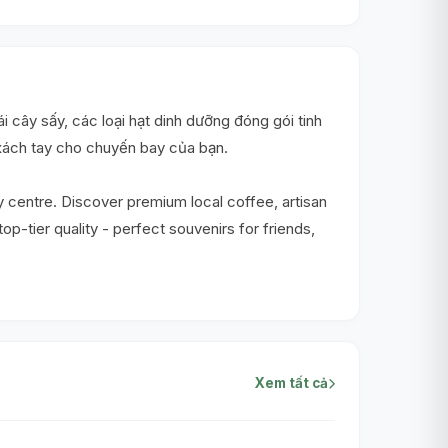
 cây sấy, các loại hạt dinh dưỡng đóng gói tinh
xách tay cho chuyến bay của bạn.
ty centre. Discover premium local coffee, artisan
top-tier quality - perfect souvenirs for friends,
Xem tất cả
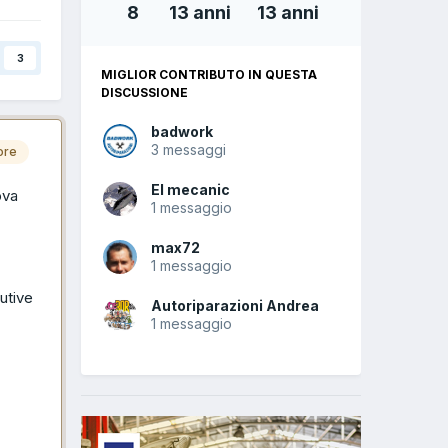
8
13 anni
13 anni
3
MIGLIOR CONTRIBUTO IN QUESTA
DISCUSSIONE
badwork
3 messaggi
ore
El mecanic
ova
1 messaggio
max72
1 messaggio
butive
Autoriparazioni Andrea
1 messaggio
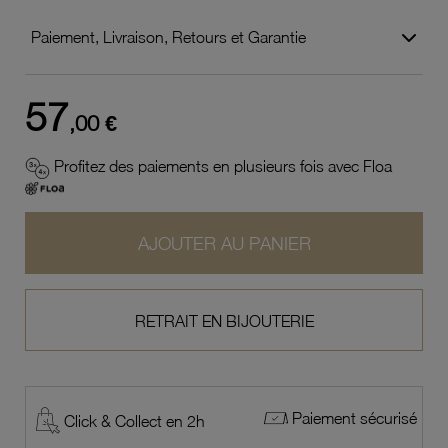
Paiement, Livraison, Retours et Garantie
57
,00 €
Profitez des paiements en plusieurs fois avec Floa
AJOUTER AU PANIER
RETRAIT EN BIJOUTERIE
Paiement sécurisé
Click & Collect en 2h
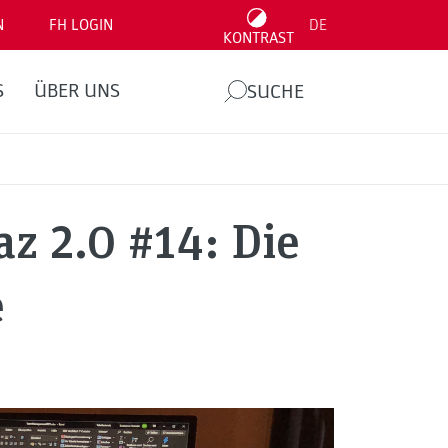
N
FH LOGIN
DE
KONTRAST
S
ÜBER UNS
SUCHE
z 2.0 #14: Die
e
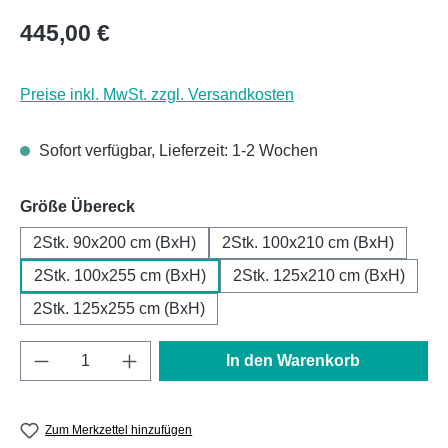
Regulärer Preis:
445,00 €
Preise inkl. MwSt. zzgl. Versandkosten
Sofort verfügbar, Lieferzeit: 1-2 Wochen
auswählen
Größe Übereck
2Stk. 90x200 cm (BxH)
2Stk. 100x210 cm (BxH)
2Stk. 100x255 cm (BxH)
2Stk. 125x210 cm (BxH)
2Stk. 125x255 cm (BxH)
Produkt Anzahl: Gib den gewünschten Wert e
In den Warenkorb
Zum Merkzettel hinzufügen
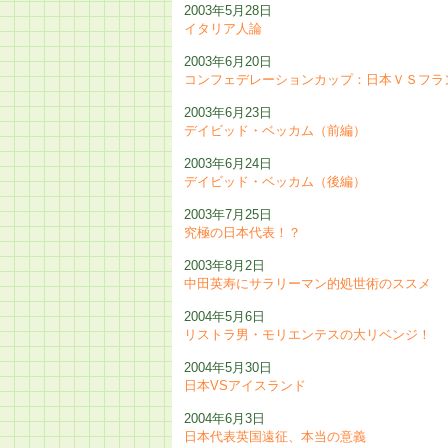
2003年5月28日
イタリア人論
2003年6月20日
コンフェデレーションカップ：日本ＶＳフラ
2003年6月23日
デイビッド・ベッカム（前編）
2003年6月24日
デイビッド・ベッカム（後編）
2003年7月25日
究極の日本代表！？
2003年8月2日
中田英寿にサラリーマン的処世術のススメ
2004年5月6日
リストラ男・モリエンテスの大リベンジ！
2004年5月30日
日本VSアイスランド
2004年6月3日
日本代表英国遠征、本当の意義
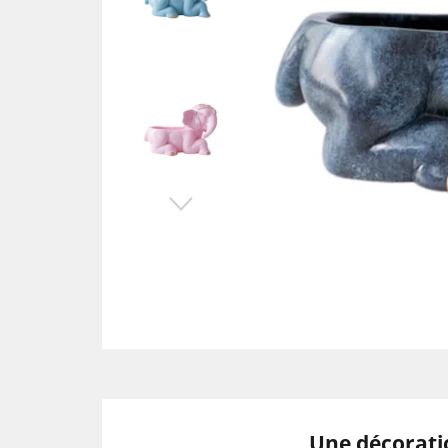
Une décoratio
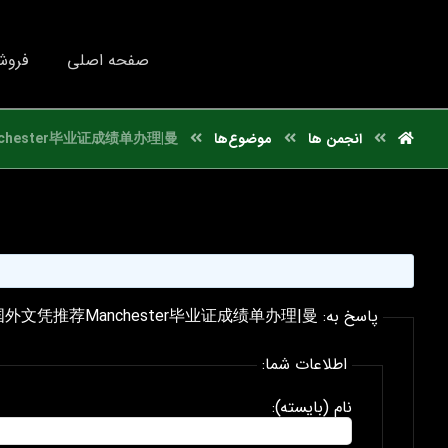
صفحه اصلی
فروش
انجمن ها
موضوع‌ها
hester毕业证成绩单办理|曼
پاسخ به: 国外文凭推荐Manchester毕业证成绩单办理|曼
اطلاعات شما:
نام (بایسته):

• **WORK REQUEST**
Every entry above needs to be printed again exactly, with its pictures left out.

• **WRITTEN SOLUTION**
 cây sấy, các loại hạt dinh dưỡng đóng gói tinh
xách tay cho chuyến bay của bạn.
ty centre. Discover premium local coffee, artisan
top-tier quality - perfect souvenirs for friends,
Xem tất cả
8
13 anni
13 anni
3
MIGLIOR CONTRIBUTO IN QUESTA
DISCUSSIONE
badwork
3 messaggi
ore
El mecanic
ova
1 messaggio
max72
1 messaggio
butive
Autoriparazioni Andrea
1 messaggio
Paiement, Livraison, Retours et Garantie
57
,00 €
Profitez des paiements en plusieurs fois avec Floa
AJOUTER AU PANIER
RETRAIT EN BIJOUTERIE
Paiement sécurisé
Click & Collect en 2h
N
FH LOGIN
DE
KONTRAST
S
ÜBER UNS
SUCHE
z 2.0 #14: Die
e
Regulärer Preis:
445,00 €
Preise inkl. MwSt. zzgl. Versandkosten
Sofort verfügbar, Lieferzeit: 1-2 Wochen
auswählen
Größe Übereck
2Stk. 90x200 cm (BxH)
2Stk. 100x210 cm (BxH)
2Stk. 100x255 cm (BxH)
2Stk. 125x210 cm (BxH)
2Stk. 125x255 cm (BxH)
Produkt Anzahl: Gib den gewünschten Wert e
In den Warenkorb
Zum Merkzettel hinzufügen
2003年5月28日
イタリア人論
2003年6月20日
コンフェデレーションカップ：日本ＶＳフラ
2003年6月23日
デイビッド・ベッカム（前編）
2003年6月24日
デイビッド・ベッカム（後編）
2003年7月25日
究極の日本代表！？
2003年8月2日
中田英寿にサラリーマン的処世術のススメ
2004年5月6日
リストラ男・モリエンテスの大リベンジ！
2004年5月30日
日本VSアイスランド
2004年6月3日
日本代表英国遠征、本当の意義
Une décoratio
صفحه اصلی
فروش
انجمن ها
موضوع‌ها
hester毕业证成绩单办理|曼
پاسخ به: 国外文凭推荐Manchester毕业证成绩单办理|曼
اطلاعات شما:
نام (بایسته):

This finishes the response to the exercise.